Researchers at Purdue University are developing two technologies aimed at preventing future food-borne illness: one method to find harmful bacteria, another to eradicate it.
One method detects and identifies many types of bacteria using a laser. Not only is this technology three times faster as the technology currently being used for this purpose, but it is also one-tenth as expensive.
The other innovation kills pathogens on fresh produce using chlorine dioxide gas. Current technologies mainly involve physically washing the fruit or vegetables, a much less dependable and consistent method.
"We can use the laser technology to detect problems more quickly, determine exactly what the pathogen is and where it came from," says Richard Linton, professor of food science."As for using this gas as a disinfectant, I would say that in my 13 years of doing research, it is 10,000 to 100,000 times more effective than any process I have seen."

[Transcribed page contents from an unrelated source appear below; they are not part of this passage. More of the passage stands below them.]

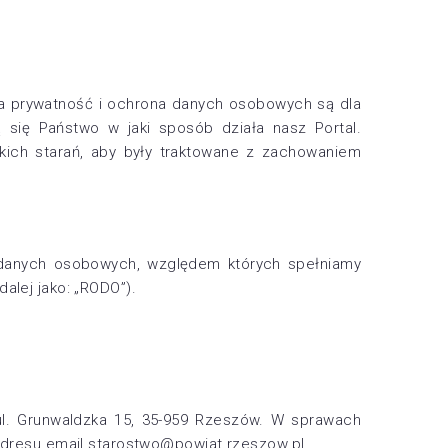
a prywatność i ochrona danych osobowych są dla
się Państwo w jaki sposób działa nasz Portal.
kich starań, aby były traktowane z zachowaniem
 danych osobowych, względem których spełniamy
alej jako: „RODO”).
l. Grunwaldzka 15, 35-959 Rzeszów. W sprawach
dresu email starostwo@powiat.rzeszow.pl.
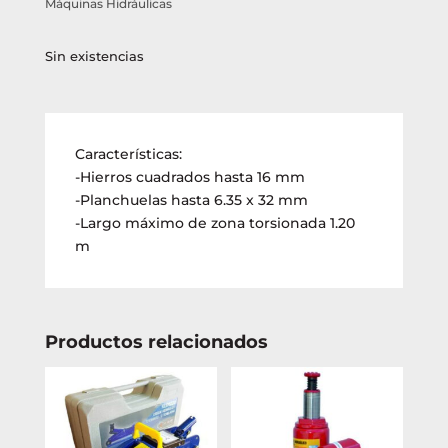
Máquinas Hidráulicas
Sin existencias
Características:
-Hierros cuadrados hasta 16 mm
-Planchuelas hasta 6.35 x 32 mm
-Largo máximo de zona torsionada 1.20
m
Productos relacionados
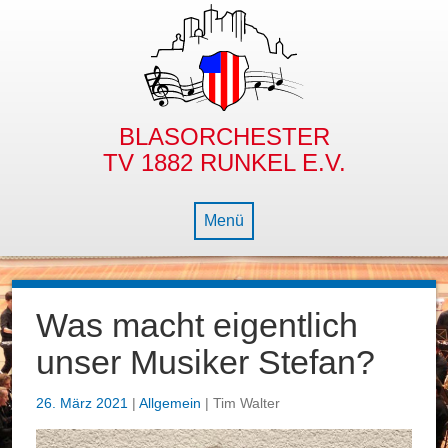
BLASORCHESTER
TV 1882 RUNKEL E.V.
Menü
NEWS
Was macht eigentlich
BLASORCHESTER
unser Musiker Stefan?
NACHWUCHS
GESCHICHTE
26. März 2021
|
Allgemein
| Tim Walter
DIE BLECHBÜX’N
DIRIGENT
BAMBINO- & JUGENDORCHESTER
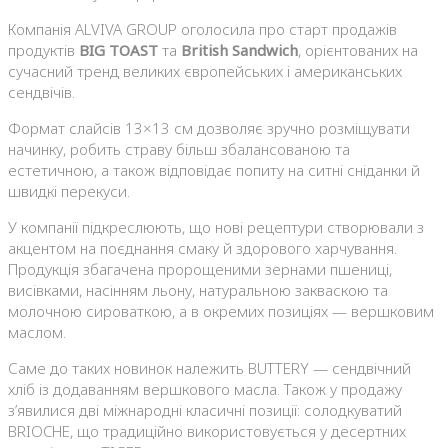
Компанія ALVIVA GROUP оголосила про старт продажів
продуктів
BIG TOAST
та
British Sandwich
, орієнтованих на
сучасний тренд великих європейських і американських
сендвічів.
Формат слайсів 13×13 см дозволяє зручно розміщувати
начинку, робить страву більш збалансованою та
естетичною, а також відповідає попиту на ситні сніданки й
швидкі перекуси.
У компанії підкреслюють, що нові рецептури створювали з
акцентом на поєднання смаку й здорового харчування.
Продукція збагачена пророщеними зернами пшениці,
висівками, насінням льону, натуральною закваскою та
молочною сироваткою, а в окремих позиціях — вершковим
маслом.
Саме до таких новинок належить BUTTERY — сендвічний
хліб із додаванням вершкового масла. Також у продажу
з’явилися дві міжнародні класичні позиції: солодкуватий
BRIOCHE, що традиційно використовується у десертних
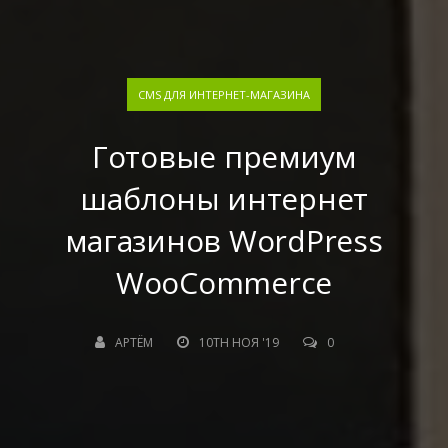
CMS ДЛЯ ИНТЕРНЕТ-МАГАЗИНА
Готовые премиум
шаблоны интернет
магазинов WordPress
WooCommerce
АРТЁМ
10TH НОЯ '19
0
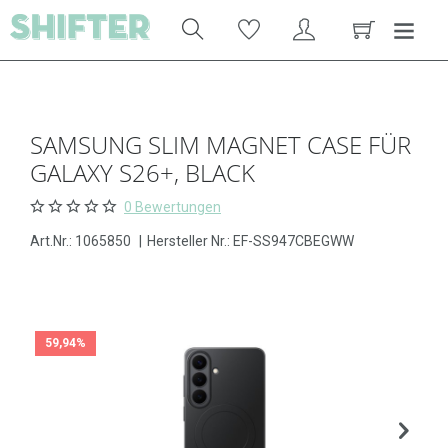
SAMSUNG SLIM MAGNET CASE FÜR
GALAXY S26+, BLACK
0 Bewertungen
Art.Nr.:
1065850
|
Hersteller Nr.: EF-SS947CBEGWW
59,94%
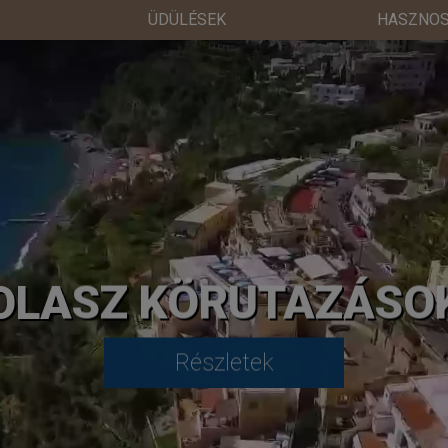
ÜDÜLÉSEK
HASZNOS
OLASZ KÖRUTAZÁSO
Részletek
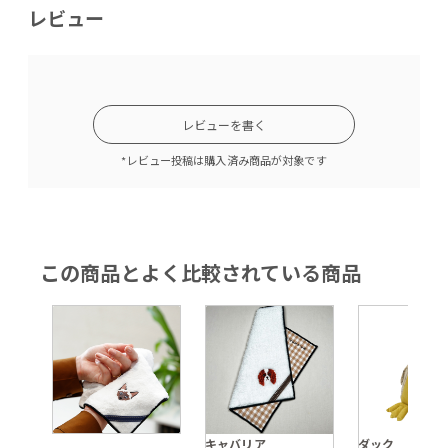
レビュー
レビューを書く
*レビュー投稿は購入済み商品が対象です
この商品とよく比較されている商品
キャバリア
ダック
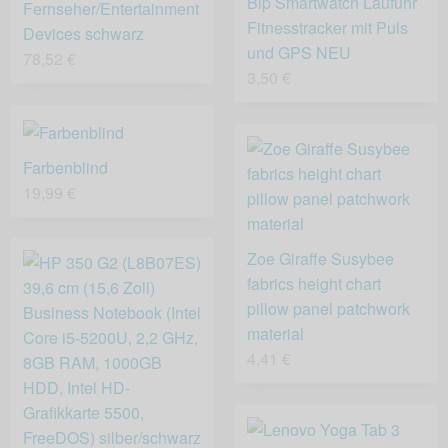
Bip Smartwatch Laufuhr
Fernseher/Entertainment
Fitnesstracker mit Puls
Devices schwarz
und GPS NEU
78,52 €
3,50 €
Farbenblind
19,99 €
Zoe Giraffe Susybee
fabrics height chart
pillow panel patchwork
material
4,41 €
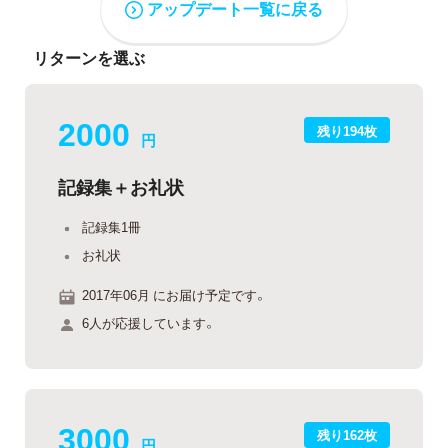
アップデート一覧に戻る
リターンを選ぶ
2000
残り194枚
円
記録集＋お礼状
記録集1冊
お礼状
2017年06月 にお届け予定です。
6人が応援しています。
3000
残り162枚
円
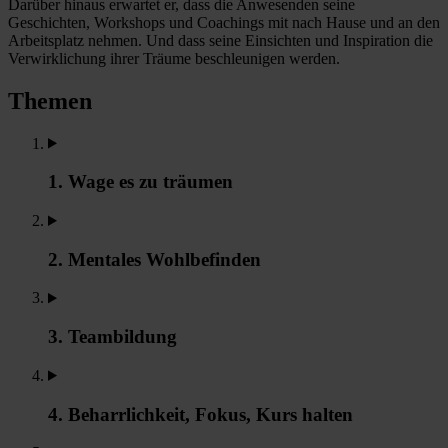
Darüber hinaus erwartet er, dass die Anwesenden seine
Geschichten, Workshops und Coachings mit nach Hause und an den
Arbeitsplatz nehmen. Und dass seine Einsichten und Inspiration die
Verwirklichung ihrer Träume beschleunigen werden.
Themen
1. Wage es zu träumen
2. Mentales Wohlbefinden
3. Teambildung
4. Beharrlichkeit, Fokus, Kurs halten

The laser detection method works by shining a laser through bacterial colonies in a petri dish. By analyzing how light is refracted in the colonies, a computer program identifies what type of bacteria is being examined. "This is a really exciting technology. I definitely believe it could help save lives, which is our ultimate goal," says Arun Hunia, professor of food science and leader of the laser project.
Linton and fellow professor of food science lead the chlorine dioxide work. Their greatest remaining challenge in developing the technology is to balance the amount of gas used so that it kills pathogens without decreasing product quality.
The technologies are both being developed out of the public and industry need for better food-borne illness prevention, and industry has shown interest.
"We are always thinking in terms of, "Will this work for industry?'" says Linton. "In this case, I believe the answer is yes. I would like to see this technology used regularly by industry in a couple years from now."